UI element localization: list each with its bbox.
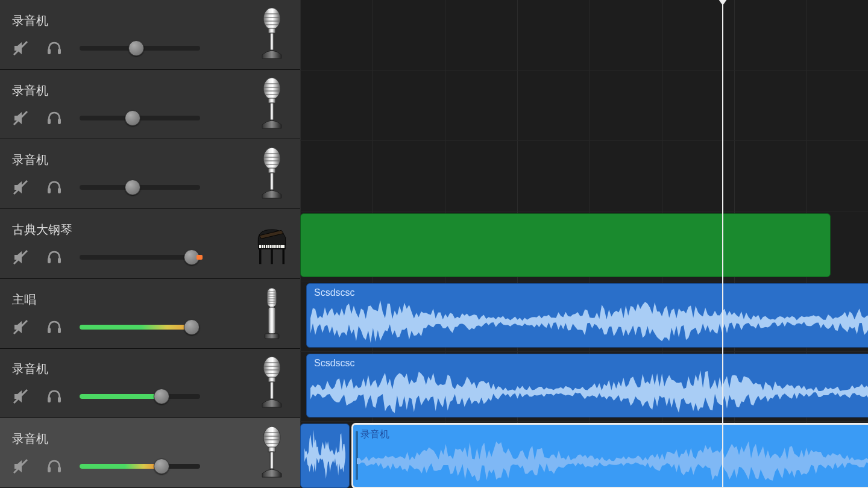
timeline[interactable]: ScsdscscScsdscsc录音机 (300, 0, 868, 488)
daw-root: 录音机录音机录音机古典大钢琴主唱录音机录音机 ScsdscscScsdscsc录… (0, 0, 868, 488)
volume-slider[interactable] (80, 41, 200, 55)
track-info: 录音机 (12, 361, 251, 405)
track-header[interactable]: 录音机 (0, 418, 300, 488)
audio-region[interactable]: Scsdscsc (306, 283, 868, 348)
waveform (304, 429, 345, 484)
track-info: 古典大钢琴 (12, 222, 251, 266)
track-name: 录音机 (12, 13, 251, 29)
mute-icon[interactable] (12, 179, 29, 196)
region-label: Scsdscsc (307, 284, 868, 302)
microphone-icon (251, 356, 293, 410)
condenser-mic-icon (251, 286, 293, 340)
microphone-icon (251, 147, 293, 201)
microphone-icon (251, 426, 293, 480)
volume-thumb[interactable] (128, 40, 144, 56)
waveform (310, 370, 868, 414)
volume-thumb[interactable] (125, 180, 140, 195)
headphones-icon[interactable] (46, 458, 63, 475)
track-controls (12, 319, 251, 336)
track-header[interactable]: 录音机 (0, 139, 300, 209)
volume-slider[interactable] (80, 320, 200, 334)
audio-region[interactable]: 录音机 (352, 424, 868, 488)
piano-icon (251, 217, 293, 271)
microphone-icon (251, 77, 293, 131)
track-info: 录音机 (12, 152, 251, 196)
track-name: 主唱 (12, 292, 251, 308)
track-controls (12, 110, 251, 127)
track-name: 录音机 (12, 83, 251, 99)
track-header[interactable]: 录音机 (0, 70, 300, 140)
track-header[interactable]: 录音机 (0, 0, 300, 70)
track-name: 录音机 (12, 152, 251, 168)
volume-thumb[interactable] (184, 319, 200, 335)
track-name: 古典大钢琴 (12, 222, 251, 238)
volume-slider[interactable] (80, 111, 200, 125)
mute-icon[interactable] (12, 458, 29, 475)
mute-icon[interactable] (12, 388, 29, 405)
track-header[interactable]: 主唱 (0, 279, 300, 349)
waveform (357, 440, 868, 483)
track-controls (12, 458, 251, 475)
mute-icon[interactable] (12, 319, 29, 336)
headphones-icon[interactable] (46, 249, 63, 266)
volume-slider[interactable] (80, 250, 200, 264)
track-info: 录音机 (12, 431, 251, 475)
volume-thumb[interactable] (154, 458, 169, 474)
audio-region[interactable]: Scsdscsc (306, 354, 868, 418)
waveform (310, 299, 868, 343)
volume-thumb[interactable] (125, 110, 140, 126)
playhead[interactable] (722, 0, 723, 488)
volume-slider[interactable] (80, 459, 200, 474)
mute-icon[interactable] (12, 40, 29, 57)
midi-region[interactable] (300, 213, 831, 278)
headphones-icon[interactable] (46, 40, 63, 57)
track-controls (12, 179, 251, 196)
track-header[interactable]: 录音机 (0, 349, 300, 419)
headphones-icon[interactable] (46, 110, 63, 127)
track-controls (12, 388, 251, 405)
track-controls (12, 40, 251, 57)
clip-indicator (197, 255, 203, 260)
track-info: 主唱 (12, 292, 251, 336)
region-label: Scsdscsc (307, 354, 868, 372)
audio-region[interactable] (300, 424, 350, 488)
track-header[interactable]: 古典大钢琴 (0, 209, 300, 279)
headphones-icon[interactable] (46, 388, 63, 405)
mute-icon[interactable] (12, 249, 29, 266)
microphone-icon (251, 7, 293, 61)
track-controls (12, 249, 251, 266)
track-info: 录音机 (12, 13, 251, 57)
mute-icon[interactable] (12, 110, 29, 127)
volume-thumb[interactable] (154, 389, 169, 404)
track-info: 录音机 (12, 83, 251, 127)
track-panel: 录音机录音机录音机古典大钢琴主唱录音机录音机 (0, 0, 300, 488)
region-label: 录音机 (353, 425, 868, 445)
track-name: 录音机 (12, 431, 251, 447)
headphones-icon[interactable] (46, 179, 63, 196)
volume-slider[interactable] (80, 180, 200, 195)
track-name: 录音机 (12, 361, 251, 377)
headphones-icon[interactable] (46, 319, 63, 336)
volume-slider[interactable] (80, 389, 200, 404)
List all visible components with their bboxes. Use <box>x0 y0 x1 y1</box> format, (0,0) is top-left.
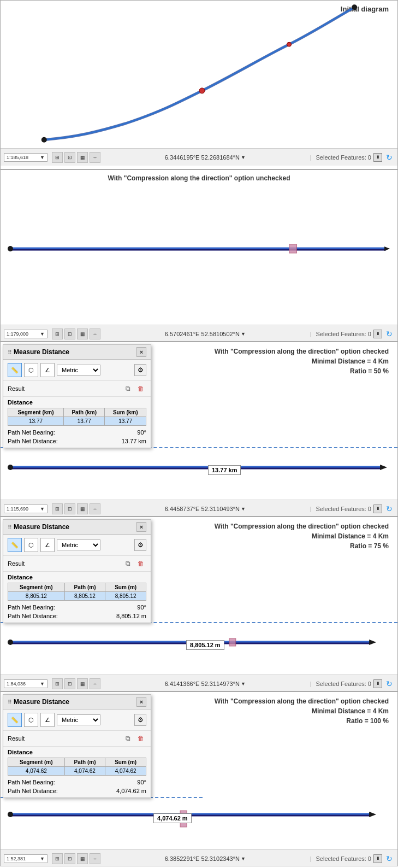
coord-display-3: 6.4458737°E 52.3110493°N ▼ <box>105 506 306 512</box>
distance-row-5: 4,074.62 4,074.62 4,074.62 <box>8 767 146 776</box>
dialog-bearing-5: Path Net Bearing: 90° <box>3 778 151 787</box>
refresh-btn-1[interactable]: ↻ <box>384 153 394 162</box>
measure-dialog-4: ⠿ Measure Distance × 📏 ⬡ ∠ Metric ⚙ Resu… <box>3 519 151 623</box>
pause-btn-1[interactable]: ⏸ <box>373 153 382 162</box>
zoom-full-btn-1[interactable]: ⊞ <box>52 152 63 163</box>
dialog-close-3[interactable]: × <box>136 347 146 357</box>
coord-display-5: 6.3852291°E 52.3102343°N ▼ <box>105 855 306 862</box>
path-svg-2 <box>1 170 397 325</box>
zoom-layer-btn-2[interactable]: ⊡ <box>64 329 75 339</box>
drag-handle-5: ⠿ <box>8 699 11 705</box>
metric-select-3[interactable]: Metric <box>57 365 100 376</box>
copy-icon-3[interactable]: ⧉ <box>122 383 133 394</box>
path-svg-1 <box>1 1 397 148</box>
scale-combo-3[interactable]: 1:115,690 ▼ <box>4 505 47 513</box>
scale-combo-2[interactable]: 1:179,000 ▼ <box>4 330 47 338</box>
scale-combo-4[interactable]: 1:84,036 ▼ <box>4 679 47 688</box>
angle-tool-3[interactable]: ∠ <box>40 363 55 377</box>
scale-value-2: 1:179,000 <box>7 331 28 337</box>
selected-info-4: Selected Features: 0 <box>316 681 371 687</box>
metric-select-4[interactable]: Metric <box>57 539 100 550</box>
pan-btn-2[interactable]: ↔ <box>90 329 100 339</box>
zoom-layer-btn-1[interactable]: ⊡ <box>64 152 75 163</box>
grid-btn-2[interactable]: ▦ <box>77 329 88 339</box>
angle-tool-5[interactable]: ∠ <box>40 713 55 727</box>
distance-table-5: Segment (m) Path (m) Sum (m) 4,074.62 4,… <box>8 758 146 776</box>
coord-arrow-1[interactable]: ▼ <box>241 155 246 160</box>
result-label-5: Result <box>8 735 25 742</box>
erase-icon-4[interactable]: 🗑 <box>135 558 146 569</box>
pause-btn-4[interactable]: ⏸ <box>373 679 382 688</box>
pause-btn-3[interactable]: ⏸ <box>373 505 382 513</box>
dialog-bearing-3: Path Net Bearing: 90° <box>3 428 151 437</box>
val3-3: 13.77 <box>105 417 146 426</box>
coord-arrow-3[interactable]: ▼ <box>241 506 246 512</box>
map-lines-5 <box>1 799 397 842</box>
panel-1: Initial diagram 1:185,618 ▼ ⊞ ⊡ ▦ ↔ 6.34… <box>0 0 398 169</box>
refresh-btn-2[interactable]: ↻ <box>384 329 394 339</box>
col2-header-4: Path (m) <box>64 583 105 592</box>
gear-btn-4[interactable]: ⚙ <box>134 539 146 551</box>
zoom-layer-btn-4[interactable]: ⊡ <box>64 678 75 689</box>
angle-tool-4[interactable]: ∠ <box>40 538 55 552</box>
area-tool-5[interactable]: ⬡ <box>24 713 38 727</box>
copy-icon-5[interactable]: ⧉ <box>122 733 133 744</box>
metric-select-5[interactable]: Metric <box>57 714 100 725</box>
dialog-close-5[interactable]: × <box>136 697 146 707</box>
selected-info-3: Selected Features: 0 <box>316 506 371 512</box>
grid-btn-3[interactable]: ▦ <box>77 503 88 514</box>
col3-header-3: Sum (km) <box>105 408 146 417</box>
dialog-toolbar-3: 📏 ⬡ ∠ Metric ⚙ <box>3 360 151 381</box>
svg-point-0 <box>41 137 47 143</box>
zoom-full-btn-2[interactable]: ⊞ <box>52 329 63 339</box>
dialog-title-4: Measure Distance <box>14 523 69 531</box>
grid-btn-4[interactable]: ▦ <box>77 678 88 689</box>
coord-arrow-2[interactable]: ▼ <box>241 331 246 337</box>
dialog-close-4[interactable]: × <box>136 522 146 532</box>
gear-btn-5[interactable]: ⚙ <box>134 714 146 726</box>
refresh-btn-4[interactable]: ↻ <box>384 679 394 689</box>
ruler-tool-4[interactable]: 📏 <box>8 538 22 552</box>
zoom-layer-btn-3[interactable]: ⊡ <box>64 503 75 514</box>
pan-btn-4[interactable]: ↔ <box>90 678 100 689</box>
svg-point-20 <box>8 812 13 817</box>
panel-3: With "Compression along the direction" o… <box>0 342 398 517</box>
scale-combo-1[interactable]: 1:185,618 ▼ <box>4 153 47 162</box>
val2-5: 4,074.62 <box>64 767 105 776</box>
copy-icon-4[interactable]: ⧉ <box>122 558 133 569</box>
pan-btn-1[interactable]: ↔ <box>90 152 100 163</box>
pause-btn-5[interactable]: ⏸ <box>373 854 382 863</box>
zoom-full-btn-3[interactable]: ⊞ <box>52 503 63 514</box>
erase-icon-3[interactable]: 🗑 <box>135 383 146 394</box>
col1-header-3: Segment (km) <box>8 408 64 417</box>
area-tool-4[interactable]: ⬡ <box>24 538 38 552</box>
svg-point-1 <box>352 4 357 10</box>
svg-marker-12 <box>380 465 387 470</box>
coord-arrow-4[interactable]: ▼ <box>241 681 246 687</box>
ruler-tool-3[interactable]: 📏 <box>8 363 22 377</box>
dialog-toolbar-5: 📏 ⬡ ∠ Metric ⚙ <box>3 709 151 731</box>
pan-btn-5[interactable]: ↔ <box>90 853 100 864</box>
panel3-title: With "Compression along the direction" o… <box>215 347 389 376</box>
refresh-btn-3[interactable]: ↻ <box>384 504 394 514</box>
dialog-title-3: Measure Distance <box>14 348 69 356</box>
zoom-full-btn-4[interactable]: ⊞ <box>52 678 63 689</box>
zoom-full-btn-5[interactable]: ⊞ <box>52 853 63 864</box>
refresh-btn-5[interactable]: ↻ <box>384 854 394 864</box>
status-bar-5: 1:52,381 ▼ ⊞ ⊡ ▦ ↔ 6.3852291°E 52.310234… <box>1 849 397 866</box>
pan-btn-3[interactable]: ↔ <box>90 503 100 514</box>
distance-row-4: 8,805.12 8,805.12 8,805.12 <box>8 592 146 601</box>
zoom-layer-btn-5[interactable]: ⊡ <box>64 853 75 864</box>
erase-icon-5[interactable]: 🗑 <box>135 733 146 744</box>
panel-2: With "Compression along the direction" o… <box>0 169 398 342</box>
scale-combo-5[interactable]: 1:52,381 ▼ <box>4 854 47 863</box>
ruler-tool-5[interactable]: 📏 <box>8 713 22 727</box>
grid-btn-1[interactable]: ▦ <box>77 152 88 163</box>
gear-btn-3[interactable]: ⚙ <box>134 364 146 376</box>
svg-rect-17 <box>229 638 236 646</box>
pause-btn-2[interactable]: ⏸ <box>373 330 382 338</box>
grid-btn-5[interactable]: ▦ <box>77 853 88 864</box>
coord-arrow-5[interactable]: ▼ <box>241 856 246 861</box>
scale-value-3: 1:115,690 <box>7 506 28 512</box>
area-tool-3[interactable]: ⬡ <box>24 363 38 377</box>
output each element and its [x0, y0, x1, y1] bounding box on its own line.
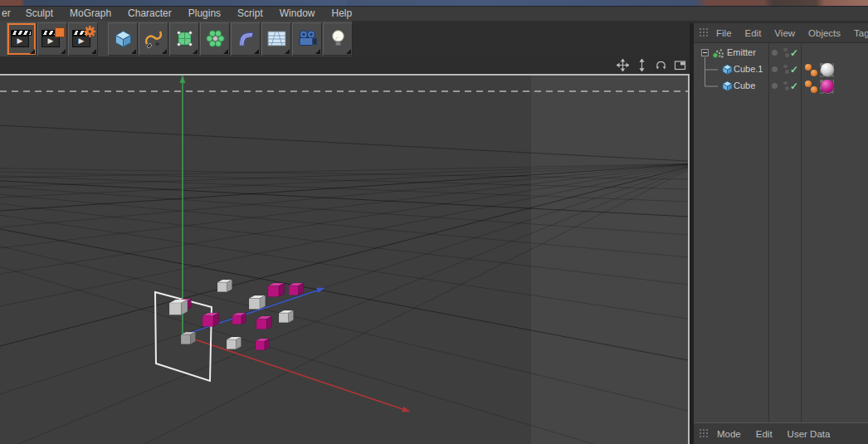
menu-sculpt[interactable]: Sculpt: [17, 7, 61, 21]
subdivision-surface-button[interactable]: [169, 22, 199, 56]
object-label[interactable]: Emitter: [727, 47, 756, 57]
viewport[interactable]: [0, 74, 690, 444]
edit-render-settings-button[interactable]: ▶: [68, 22, 98, 56]
phong-tag[interactable]: [811, 86, 817, 93]
light-button[interactable]: [323, 22, 353, 56]
light-icon: [328, 28, 349, 49]
am-menu-user-data[interactable]: User Data: [780, 423, 838, 444]
attribute-manager-bar: Mode Edit User Data: [694, 422, 868, 444]
enable-checkmark[interactable]: ✓: [790, 48, 798, 58]
menu-window[interactable]: Window: [271, 7, 324, 21]
floor-button[interactable]: [261, 22, 291, 56]
om-menu-edit[interactable]: Edit: [739, 23, 768, 43]
panel-grip-handle[interactable]: [699, 428, 710, 439]
render-view-icon: ▶: [11, 30, 32, 48]
phong-tag[interactable]: [805, 64, 812, 71]
om-menu-view[interactable]: View: [768, 23, 802, 43]
spline-pen-icon: [144, 28, 164, 49]
enable-checkmark[interactable]: ✓: [790, 81, 798, 91]
spline-pen-button[interactable]: [139, 22, 168, 56]
om-menu-file[interactable]: File: [710, 23, 739, 43]
floor-icon: [266, 28, 287, 49]
viewport-dolly-icon[interactable]: [634, 59, 649, 72]
render-visibility-dot-bottom[interactable]: [785, 86, 789, 90]
object-label[interactable]: Cube.1: [734, 64, 763, 74]
object-list[interactable]: Emitter ✓ Cube.1 ✓: [694, 43, 868, 422]
menu-help[interactable]: Help: [323, 7, 360, 21]
material-tag-magenta[interactable]: [820, 80, 834, 94]
column-divider: [768, 43, 769, 422]
viewport-orbit-icon[interactable]: [653, 59, 668, 72]
viewport-canvas[interactable]: [0, 76, 688, 444]
object-manager-menubar: File Edit View Objects Tags: [694, 23, 868, 43]
cinema4d-window: er Sculpt MoGraph Character Plugins Scri…: [0, 0, 868, 444]
render-to-picture-viewer-button[interactable]: ▶: [37, 22, 67, 56]
render-visibility-dot-bottom[interactable]: [785, 70, 789, 74]
render-tools-group: ▶ ▶ ▶: [7, 22, 99, 56]
collapse-toggle[interactable]: [701, 49, 709, 56]
om-menu-objects[interactable]: Objects: [802, 23, 847, 43]
am-menu-mode[interactable]: Mode: [710, 423, 749, 444]
array-button[interactable]: [200, 22, 230, 56]
camera-button[interactable]: [292, 22, 322, 56]
render-visibility-dot-bottom[interactable]: [785, 53, 789, 57]
phong-tag[interactable]: [811, 70, 817, 76]
viewport-titlebar: [0, 56, 690, 74]
menu-script[interactable]: Script: [229, 7, 271, 21]
viewport-toggle-layout-icon[interactable]: [672, 59, 687, 72]
emitter-icon: [712, 46, 724, 59]
editor-visibility-dot[interactable]: [772, 50, 778, 56]
main-menubar: er Sculpt MoGraph Character Plugins Scri…: [0, 7, 868, 21]
toolbar: ▶ ▶ ▶: [0, 21, 352, 56]
bend-deformer-button[interactable]: [231, 22, 261, 56]
object-row-cube1[interactable]: Cube.1 ✓: [694, 61, 868, 78]
render-settings-icon: ▶: [72, 30, 94, 48]
render-view-button[interactable]: ▶: [7, 22, 37, 56]
material-tag-white[interactable]: [820, 63, 834, 77]
render-visibility-dot-top[interactable]: [783, 65, 788, 69]
editor-visibility-dot[interactable]: [772, 83, 778, 89]
array-icon: [205, 28, 226, 49]
am-menu-edit[interactable]: Edit: [749, 423, 780, 444]
bend-deformer-icon: [236, 28, 256, 49]
column-divider: [801, 43, 802, 422]
phong-tag[interactable]: [805, 81, 812, 87]
window-edge-strip: [0, 0, 868, 7]
object-tools-group: [108, 22, 354, 56]
object-row-emitter[interactable]: Emitter ✓: [694, 45, 868, 61]
menu-mograph[interactable]: MoGraph: [61, 7, 119, 21]
menu-plugins[interactable]: Plugins: [180, 7, 229, 21]
camera-icon: [297, 28, 318, 49]
panel-grip-handle[interactable]: [699, 27, 710, 38]
cube-icon: [721, 80, 734, 92]
render-visibility-dot-top[interactable]: [783, 81, 788, 85]
render-visibility-dot-top[interactable]: [783, 48, 788, 52]
enable-checkmark[interactable]: ✓: [790, 65, 798, 75]
cube-primitive-icon: [113, 28, 134, 49]
menu-render-truncated[interactable]: er: [2, 7, 17, 21]
object-row-cube[interactable]: Cube ✓: [694, 78, 868, 95]
viewport-pan-icon[interactable]: [615, 59, 630, 72]
subdivision-surface-icon: [174, 28, 195, 49]
object-manager: File Edit View Objects Tags Emitt: [694, 23, 868, 444]
om-menu-tags[interactable]: Tags: [847, 23, 868, 43]
add-cube-button[interactable]: [108, 22, 138, 56]
menu-character[interactable]: Character: [119, 7, 180, 21]
render-picture-viewer-icon: ▶: [41, 30, 63, 48]
cube-icon: [721, 63, 734, 76]
editor-visibility-dot[interactable]: [772, 66, 778, 72]
object-label[interactable]: Cube: [734, 81, 755, 90]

→ **Work task**: Look through the data above. Find each line with the string "surface" and copy it.

→ **Response area**:
subdivision-surface-button[interactable]: [169, 22, 199, 56]
subdivision-surface-icon: [174, 28, 195, 49]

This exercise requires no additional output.